Newfoundland and Labrador-based composer Andrew Staniland tells us about his latest work, Ramadan 20 vs. Covid 19, commissioned for the 2021 NYC songSLAM Festival by Sparks & Wiry Cries. The work premiered on January 22 to great acclaim, and here Andrew and pianist Erika Switzer reflect on the process of creating this new art song piece, which explores the relationship between life, faith, race and death. Soprano LaToya Lain performs with Erika, using poet jessica Care moore‘s words. The work can be watched on YouTube and scores are now available for purchase: https://www.youtube.com/watch?v=L1KOJO9ZiBo
How did this commission come about? Is it your first time being involved with Sparks & Wiry Cries?
AS: I have enjoyed a long musical relationship with Erika Switzer and Martha Guth, the co-directors of Sparks & Wiry Cries. Both have been important supporters of my work, and were co-commissioners with Brooklyn Art Song Society of my song cycle Earthquakes and Islands, our critically acclaimed release Go by Contraries on Centrediscs. They approached me in early 2020 about working with the Detroit-based poet Jessica Care Moore to create a new work for Erika and LaToya Lain. I was excited to work with Jessica, whose poetry and activism are vital and inspiring (Check out her work here!). After our first meeting, I knew that together we could make something powerful and wonderful for Erika and LaToya to play.
The logistics of putting this together during the pandemic must have been considerable technically. Have you worked together with these artists as an ensemble before?
AS: It was all done by distance, which is kind of miraculous when you think about it. We communicated and rehearsed by text and Zoom. Jessica recorded her poem at a studio in Detroit. Erika recorded her piano part at Bard College in New York’s Hudson Valley. LaToya sang her part in North Carolina. I wrote the music in St John’s. The striking video was assembled by Neville Braithwaite and Matthew Principe in NYC using striking images by Detroit photographer Brian Day. And the whole thing not only works, but is astounding! It is a real marvel of music making in the pandemic.

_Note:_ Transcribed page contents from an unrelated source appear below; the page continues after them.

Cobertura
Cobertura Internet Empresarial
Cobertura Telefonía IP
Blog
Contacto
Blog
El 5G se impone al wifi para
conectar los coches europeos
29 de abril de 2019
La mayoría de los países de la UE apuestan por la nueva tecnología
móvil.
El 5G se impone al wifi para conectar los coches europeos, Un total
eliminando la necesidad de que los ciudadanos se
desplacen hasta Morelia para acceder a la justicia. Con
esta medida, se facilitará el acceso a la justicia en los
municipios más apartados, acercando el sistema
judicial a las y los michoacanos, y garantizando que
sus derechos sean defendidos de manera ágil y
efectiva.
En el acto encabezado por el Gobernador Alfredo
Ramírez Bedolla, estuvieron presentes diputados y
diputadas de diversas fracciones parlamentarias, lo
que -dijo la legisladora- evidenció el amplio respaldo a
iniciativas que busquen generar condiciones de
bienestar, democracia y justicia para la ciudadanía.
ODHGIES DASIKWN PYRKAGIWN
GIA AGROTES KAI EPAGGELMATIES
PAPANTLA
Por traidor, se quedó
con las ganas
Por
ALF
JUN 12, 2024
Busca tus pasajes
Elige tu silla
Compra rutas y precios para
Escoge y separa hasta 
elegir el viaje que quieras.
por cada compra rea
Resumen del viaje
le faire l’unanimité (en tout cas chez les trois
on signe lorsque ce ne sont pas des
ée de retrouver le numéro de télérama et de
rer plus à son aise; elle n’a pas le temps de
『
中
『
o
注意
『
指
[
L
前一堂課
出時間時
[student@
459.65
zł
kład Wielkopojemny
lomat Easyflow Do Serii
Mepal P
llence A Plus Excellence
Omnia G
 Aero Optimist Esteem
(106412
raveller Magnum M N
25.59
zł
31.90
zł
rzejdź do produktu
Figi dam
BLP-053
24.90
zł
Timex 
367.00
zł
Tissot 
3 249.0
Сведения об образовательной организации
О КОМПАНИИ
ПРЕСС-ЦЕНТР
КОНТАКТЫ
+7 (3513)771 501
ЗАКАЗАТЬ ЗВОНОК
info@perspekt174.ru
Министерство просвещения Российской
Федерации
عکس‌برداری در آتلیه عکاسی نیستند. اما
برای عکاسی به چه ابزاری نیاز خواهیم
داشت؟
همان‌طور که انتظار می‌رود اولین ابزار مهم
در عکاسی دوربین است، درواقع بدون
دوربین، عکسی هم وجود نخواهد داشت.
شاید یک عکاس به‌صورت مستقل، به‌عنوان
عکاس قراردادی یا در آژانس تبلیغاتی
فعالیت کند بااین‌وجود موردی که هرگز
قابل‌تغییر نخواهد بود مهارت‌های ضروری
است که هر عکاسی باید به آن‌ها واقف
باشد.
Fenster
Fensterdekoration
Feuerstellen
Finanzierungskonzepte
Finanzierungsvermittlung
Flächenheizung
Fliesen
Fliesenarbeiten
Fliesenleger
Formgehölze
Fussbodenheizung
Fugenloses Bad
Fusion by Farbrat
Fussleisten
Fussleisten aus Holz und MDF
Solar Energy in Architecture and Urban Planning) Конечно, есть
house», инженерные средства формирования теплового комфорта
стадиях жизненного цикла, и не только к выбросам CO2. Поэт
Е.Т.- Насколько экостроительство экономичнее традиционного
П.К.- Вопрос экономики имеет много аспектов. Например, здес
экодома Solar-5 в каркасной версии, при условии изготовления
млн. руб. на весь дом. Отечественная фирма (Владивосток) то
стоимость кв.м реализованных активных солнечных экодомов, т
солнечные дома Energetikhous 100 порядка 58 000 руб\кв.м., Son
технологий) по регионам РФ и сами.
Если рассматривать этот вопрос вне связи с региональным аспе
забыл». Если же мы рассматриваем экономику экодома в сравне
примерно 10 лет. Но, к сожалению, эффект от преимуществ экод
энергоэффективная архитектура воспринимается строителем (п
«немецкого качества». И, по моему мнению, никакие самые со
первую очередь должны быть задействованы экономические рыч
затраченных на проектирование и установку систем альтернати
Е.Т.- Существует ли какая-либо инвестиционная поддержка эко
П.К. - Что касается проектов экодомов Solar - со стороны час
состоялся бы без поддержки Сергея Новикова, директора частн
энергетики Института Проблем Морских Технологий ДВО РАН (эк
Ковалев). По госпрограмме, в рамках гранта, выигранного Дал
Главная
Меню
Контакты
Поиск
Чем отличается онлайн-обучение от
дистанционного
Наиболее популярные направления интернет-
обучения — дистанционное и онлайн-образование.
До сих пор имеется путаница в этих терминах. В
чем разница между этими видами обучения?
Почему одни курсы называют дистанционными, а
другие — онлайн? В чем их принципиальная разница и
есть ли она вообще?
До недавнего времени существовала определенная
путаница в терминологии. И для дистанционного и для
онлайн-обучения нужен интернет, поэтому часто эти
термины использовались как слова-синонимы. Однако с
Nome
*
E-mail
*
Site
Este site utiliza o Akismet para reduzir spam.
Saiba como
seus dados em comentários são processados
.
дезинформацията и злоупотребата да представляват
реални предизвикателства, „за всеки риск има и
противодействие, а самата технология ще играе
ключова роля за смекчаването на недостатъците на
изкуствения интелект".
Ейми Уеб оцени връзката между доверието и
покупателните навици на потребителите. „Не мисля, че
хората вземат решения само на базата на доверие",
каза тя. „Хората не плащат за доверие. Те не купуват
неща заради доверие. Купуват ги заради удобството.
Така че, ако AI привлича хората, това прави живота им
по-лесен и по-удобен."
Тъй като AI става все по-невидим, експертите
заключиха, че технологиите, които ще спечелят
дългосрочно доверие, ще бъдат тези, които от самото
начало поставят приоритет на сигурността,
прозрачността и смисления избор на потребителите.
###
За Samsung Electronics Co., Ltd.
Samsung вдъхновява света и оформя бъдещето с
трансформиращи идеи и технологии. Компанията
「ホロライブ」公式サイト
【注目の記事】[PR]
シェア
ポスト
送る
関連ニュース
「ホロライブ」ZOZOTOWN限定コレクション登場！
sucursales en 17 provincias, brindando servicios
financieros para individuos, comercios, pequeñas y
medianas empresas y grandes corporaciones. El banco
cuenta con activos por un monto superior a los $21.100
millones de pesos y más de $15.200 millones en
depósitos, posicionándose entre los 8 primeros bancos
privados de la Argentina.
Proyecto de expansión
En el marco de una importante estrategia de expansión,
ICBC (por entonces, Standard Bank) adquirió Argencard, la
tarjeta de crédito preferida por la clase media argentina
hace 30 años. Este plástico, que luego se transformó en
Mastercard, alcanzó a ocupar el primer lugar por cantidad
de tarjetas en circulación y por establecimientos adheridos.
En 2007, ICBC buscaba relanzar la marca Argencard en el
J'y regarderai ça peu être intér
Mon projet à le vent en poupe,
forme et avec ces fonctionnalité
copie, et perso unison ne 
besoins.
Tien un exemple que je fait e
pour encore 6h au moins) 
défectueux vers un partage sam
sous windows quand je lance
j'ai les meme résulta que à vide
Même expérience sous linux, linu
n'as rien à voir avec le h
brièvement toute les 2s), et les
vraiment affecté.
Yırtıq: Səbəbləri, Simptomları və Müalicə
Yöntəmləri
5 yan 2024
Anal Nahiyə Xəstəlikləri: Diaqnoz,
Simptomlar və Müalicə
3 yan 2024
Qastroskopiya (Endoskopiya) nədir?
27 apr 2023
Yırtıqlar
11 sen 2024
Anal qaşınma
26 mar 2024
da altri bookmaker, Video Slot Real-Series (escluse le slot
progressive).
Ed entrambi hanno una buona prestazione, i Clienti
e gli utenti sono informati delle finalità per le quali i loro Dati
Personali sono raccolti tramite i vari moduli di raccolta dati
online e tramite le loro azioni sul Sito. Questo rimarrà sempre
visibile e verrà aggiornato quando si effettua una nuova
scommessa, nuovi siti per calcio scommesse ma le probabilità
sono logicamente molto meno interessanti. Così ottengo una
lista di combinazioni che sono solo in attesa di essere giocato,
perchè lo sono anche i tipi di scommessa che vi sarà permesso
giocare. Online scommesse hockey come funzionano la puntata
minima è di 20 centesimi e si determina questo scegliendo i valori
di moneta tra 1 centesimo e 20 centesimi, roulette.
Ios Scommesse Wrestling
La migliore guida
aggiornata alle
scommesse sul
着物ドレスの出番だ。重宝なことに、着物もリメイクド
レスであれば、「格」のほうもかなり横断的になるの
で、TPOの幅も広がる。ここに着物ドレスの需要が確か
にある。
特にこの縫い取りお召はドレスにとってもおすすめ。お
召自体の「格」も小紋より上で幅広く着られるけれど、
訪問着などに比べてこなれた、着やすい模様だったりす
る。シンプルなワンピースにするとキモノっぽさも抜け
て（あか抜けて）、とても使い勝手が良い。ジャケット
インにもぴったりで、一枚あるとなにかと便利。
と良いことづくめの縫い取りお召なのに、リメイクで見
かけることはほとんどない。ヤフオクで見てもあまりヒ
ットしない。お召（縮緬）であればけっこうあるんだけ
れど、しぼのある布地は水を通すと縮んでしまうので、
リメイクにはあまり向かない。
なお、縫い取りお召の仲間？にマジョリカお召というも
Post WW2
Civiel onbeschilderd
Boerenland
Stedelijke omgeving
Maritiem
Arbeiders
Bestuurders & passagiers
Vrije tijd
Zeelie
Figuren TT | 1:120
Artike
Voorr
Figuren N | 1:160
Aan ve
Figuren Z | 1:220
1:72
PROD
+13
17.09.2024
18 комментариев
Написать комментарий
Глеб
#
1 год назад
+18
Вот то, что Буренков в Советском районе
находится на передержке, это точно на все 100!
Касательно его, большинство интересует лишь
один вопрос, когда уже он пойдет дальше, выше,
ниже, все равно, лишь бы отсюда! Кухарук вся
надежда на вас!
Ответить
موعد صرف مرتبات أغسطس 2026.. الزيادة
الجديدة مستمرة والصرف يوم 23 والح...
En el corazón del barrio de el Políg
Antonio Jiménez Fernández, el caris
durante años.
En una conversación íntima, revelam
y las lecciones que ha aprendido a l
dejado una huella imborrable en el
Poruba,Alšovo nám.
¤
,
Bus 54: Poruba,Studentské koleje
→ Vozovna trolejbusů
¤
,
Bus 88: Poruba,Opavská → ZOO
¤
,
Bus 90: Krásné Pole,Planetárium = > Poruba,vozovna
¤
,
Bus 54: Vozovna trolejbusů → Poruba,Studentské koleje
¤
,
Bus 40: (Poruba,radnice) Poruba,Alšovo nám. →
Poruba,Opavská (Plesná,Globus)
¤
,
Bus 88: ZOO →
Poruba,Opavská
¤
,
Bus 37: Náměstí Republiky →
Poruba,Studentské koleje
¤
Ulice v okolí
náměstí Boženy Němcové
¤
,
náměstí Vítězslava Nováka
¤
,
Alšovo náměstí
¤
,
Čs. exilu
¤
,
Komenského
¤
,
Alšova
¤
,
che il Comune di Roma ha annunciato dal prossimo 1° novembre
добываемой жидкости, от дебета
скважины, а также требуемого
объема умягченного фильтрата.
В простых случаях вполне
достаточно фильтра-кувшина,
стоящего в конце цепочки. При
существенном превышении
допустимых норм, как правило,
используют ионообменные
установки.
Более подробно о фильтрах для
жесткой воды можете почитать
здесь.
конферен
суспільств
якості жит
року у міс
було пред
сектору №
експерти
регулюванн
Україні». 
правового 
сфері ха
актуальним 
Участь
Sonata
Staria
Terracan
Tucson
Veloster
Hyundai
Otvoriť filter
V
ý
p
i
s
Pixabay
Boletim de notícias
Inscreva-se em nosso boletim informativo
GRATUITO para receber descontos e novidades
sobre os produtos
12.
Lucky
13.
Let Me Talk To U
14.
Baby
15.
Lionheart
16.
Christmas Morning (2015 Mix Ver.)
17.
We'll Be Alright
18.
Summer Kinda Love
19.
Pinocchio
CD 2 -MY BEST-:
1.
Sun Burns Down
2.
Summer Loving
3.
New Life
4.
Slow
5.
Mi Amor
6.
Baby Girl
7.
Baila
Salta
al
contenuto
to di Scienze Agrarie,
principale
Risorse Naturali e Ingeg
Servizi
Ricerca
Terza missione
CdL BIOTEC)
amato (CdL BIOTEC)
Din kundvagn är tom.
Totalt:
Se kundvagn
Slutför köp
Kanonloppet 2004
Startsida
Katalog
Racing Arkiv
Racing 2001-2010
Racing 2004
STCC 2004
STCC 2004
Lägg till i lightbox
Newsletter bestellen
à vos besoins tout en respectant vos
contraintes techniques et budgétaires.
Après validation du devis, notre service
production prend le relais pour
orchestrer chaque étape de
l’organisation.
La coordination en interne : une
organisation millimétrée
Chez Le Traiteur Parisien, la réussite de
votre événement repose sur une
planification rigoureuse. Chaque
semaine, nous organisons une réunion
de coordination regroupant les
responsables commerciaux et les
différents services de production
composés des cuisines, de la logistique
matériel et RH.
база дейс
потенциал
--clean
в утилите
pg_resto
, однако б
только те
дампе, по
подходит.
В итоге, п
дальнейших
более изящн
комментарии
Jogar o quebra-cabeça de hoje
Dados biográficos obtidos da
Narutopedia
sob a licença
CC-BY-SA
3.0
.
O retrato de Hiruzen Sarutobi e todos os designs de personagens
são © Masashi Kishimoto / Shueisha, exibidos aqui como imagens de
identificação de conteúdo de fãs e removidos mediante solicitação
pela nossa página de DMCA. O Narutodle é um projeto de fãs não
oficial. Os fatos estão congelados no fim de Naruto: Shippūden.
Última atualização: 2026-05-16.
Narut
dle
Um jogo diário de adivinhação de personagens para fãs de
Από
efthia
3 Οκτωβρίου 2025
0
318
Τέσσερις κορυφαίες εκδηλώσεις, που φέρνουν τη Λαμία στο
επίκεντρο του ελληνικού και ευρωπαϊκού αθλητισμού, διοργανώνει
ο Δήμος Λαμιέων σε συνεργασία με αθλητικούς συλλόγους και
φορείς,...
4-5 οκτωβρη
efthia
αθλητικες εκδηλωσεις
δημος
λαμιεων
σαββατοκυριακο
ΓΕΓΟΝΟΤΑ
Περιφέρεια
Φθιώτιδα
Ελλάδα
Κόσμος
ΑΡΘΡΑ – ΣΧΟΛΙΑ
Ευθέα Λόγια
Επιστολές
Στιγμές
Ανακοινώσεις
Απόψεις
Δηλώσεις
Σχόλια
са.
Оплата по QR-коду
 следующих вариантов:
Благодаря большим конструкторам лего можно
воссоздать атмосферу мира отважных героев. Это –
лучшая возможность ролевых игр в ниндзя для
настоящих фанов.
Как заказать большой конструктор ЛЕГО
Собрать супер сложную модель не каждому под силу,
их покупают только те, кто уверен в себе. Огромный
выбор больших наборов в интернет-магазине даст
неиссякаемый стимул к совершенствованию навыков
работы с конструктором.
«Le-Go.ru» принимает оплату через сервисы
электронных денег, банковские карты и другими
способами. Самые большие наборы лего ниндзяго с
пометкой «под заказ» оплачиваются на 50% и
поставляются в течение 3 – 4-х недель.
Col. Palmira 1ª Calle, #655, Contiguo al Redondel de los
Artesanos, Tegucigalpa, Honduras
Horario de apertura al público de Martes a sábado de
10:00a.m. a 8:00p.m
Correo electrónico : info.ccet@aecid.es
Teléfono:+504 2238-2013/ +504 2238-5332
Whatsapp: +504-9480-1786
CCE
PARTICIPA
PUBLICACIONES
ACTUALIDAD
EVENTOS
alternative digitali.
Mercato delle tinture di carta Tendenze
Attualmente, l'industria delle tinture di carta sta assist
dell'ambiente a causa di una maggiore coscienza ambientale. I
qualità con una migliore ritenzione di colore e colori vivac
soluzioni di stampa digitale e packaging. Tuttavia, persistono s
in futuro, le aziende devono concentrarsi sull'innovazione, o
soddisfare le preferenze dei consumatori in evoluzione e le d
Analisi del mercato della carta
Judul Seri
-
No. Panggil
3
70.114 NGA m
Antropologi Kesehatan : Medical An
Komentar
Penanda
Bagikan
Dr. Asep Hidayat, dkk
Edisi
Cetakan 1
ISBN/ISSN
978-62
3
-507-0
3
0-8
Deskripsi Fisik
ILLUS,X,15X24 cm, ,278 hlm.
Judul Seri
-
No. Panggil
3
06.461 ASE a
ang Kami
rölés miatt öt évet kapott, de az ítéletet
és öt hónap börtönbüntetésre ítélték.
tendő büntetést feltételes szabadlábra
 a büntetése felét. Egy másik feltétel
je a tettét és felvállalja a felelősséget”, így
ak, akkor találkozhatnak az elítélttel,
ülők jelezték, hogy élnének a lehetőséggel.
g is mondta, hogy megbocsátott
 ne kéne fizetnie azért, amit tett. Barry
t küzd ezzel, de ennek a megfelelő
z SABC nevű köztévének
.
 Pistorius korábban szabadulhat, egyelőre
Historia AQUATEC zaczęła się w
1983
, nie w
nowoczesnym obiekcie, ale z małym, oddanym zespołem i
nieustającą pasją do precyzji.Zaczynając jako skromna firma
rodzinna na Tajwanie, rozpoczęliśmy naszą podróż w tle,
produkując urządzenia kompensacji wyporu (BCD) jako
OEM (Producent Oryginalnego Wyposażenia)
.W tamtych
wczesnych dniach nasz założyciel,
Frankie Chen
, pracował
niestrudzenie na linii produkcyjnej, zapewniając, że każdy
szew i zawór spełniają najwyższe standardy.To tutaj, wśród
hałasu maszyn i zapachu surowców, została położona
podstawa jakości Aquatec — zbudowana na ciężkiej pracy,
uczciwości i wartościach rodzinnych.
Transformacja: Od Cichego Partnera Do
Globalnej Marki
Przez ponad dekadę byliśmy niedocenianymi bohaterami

This piece speaks to our now – it is about COVID19, and about Black Lives Matter, and about religion, and about politics. It is about being human. It is about hope and fear, and above all, for me at least, about our capacity to be made anew.
I also must say that there is nothing so rewarding as good collaboration. We all brought our best to the table and created something that became greater than the sum of its parts. For instance, take Jessica’s poem: It is a complete work of art, hard-wired with its own musicality and phrasing. Brian Day’s photos need no augmentation. But when all is brought together, something even more magical became possible!
ES: Art song has always been an evocative and efficient space for capturing reflective snapshots of time and place. Where the technological development of the piano once played a large role in the evolution of art song style and reach, now digital technology is furthering its impact. Our current moment, in its overwhelming overlapping realities of social outrage, political strife, and staggering health and welfare concerns, is creating a deep and fertile space for creative expression. I am deeply moved by songs that capture our complex times and hopeful for the continuing relevance of the genre.
AS: There is no question that it is easy to become disheartened due to the collapse of live music in the pandemic. We carry because we must. And in doing so, if you look closely you see some small bright lights here and there, this project being one of them. I have seen some remarkable online events (music on main’s Graveyards and Gardens being a major stand-out). We need music of our time more than ever, and as creators we will continue to find a way forward. We will get through this and be back in the concert halls, and until that happens, we will continue to create in the best way we know how.